> **What you have to do**:
Of the lines below, report only those that contain "from".

> **Input**:
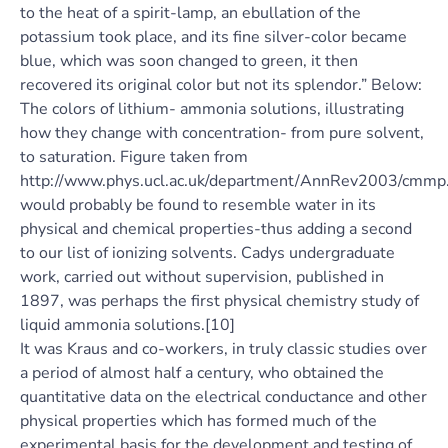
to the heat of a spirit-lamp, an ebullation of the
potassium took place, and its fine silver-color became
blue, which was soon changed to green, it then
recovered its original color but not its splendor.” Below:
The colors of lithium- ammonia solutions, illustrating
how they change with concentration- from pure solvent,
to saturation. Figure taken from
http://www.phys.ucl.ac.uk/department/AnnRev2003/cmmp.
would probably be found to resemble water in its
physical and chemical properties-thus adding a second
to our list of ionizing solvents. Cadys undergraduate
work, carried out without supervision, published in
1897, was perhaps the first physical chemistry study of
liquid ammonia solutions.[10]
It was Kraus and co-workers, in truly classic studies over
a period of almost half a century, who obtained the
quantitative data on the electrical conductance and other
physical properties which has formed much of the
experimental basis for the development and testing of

==

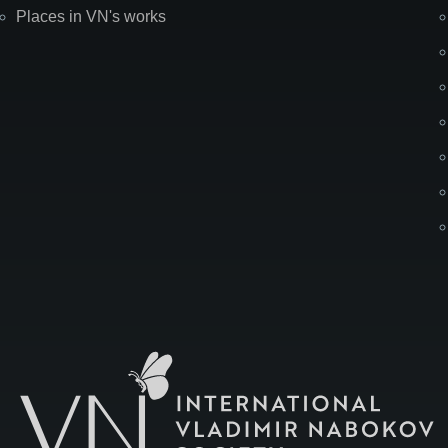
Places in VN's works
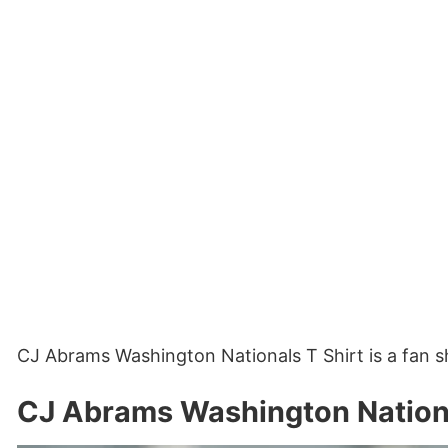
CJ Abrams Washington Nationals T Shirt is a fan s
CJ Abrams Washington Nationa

> **Task solution**:
how they change with concentration- from pure solvent,
to saturation. Figure taken from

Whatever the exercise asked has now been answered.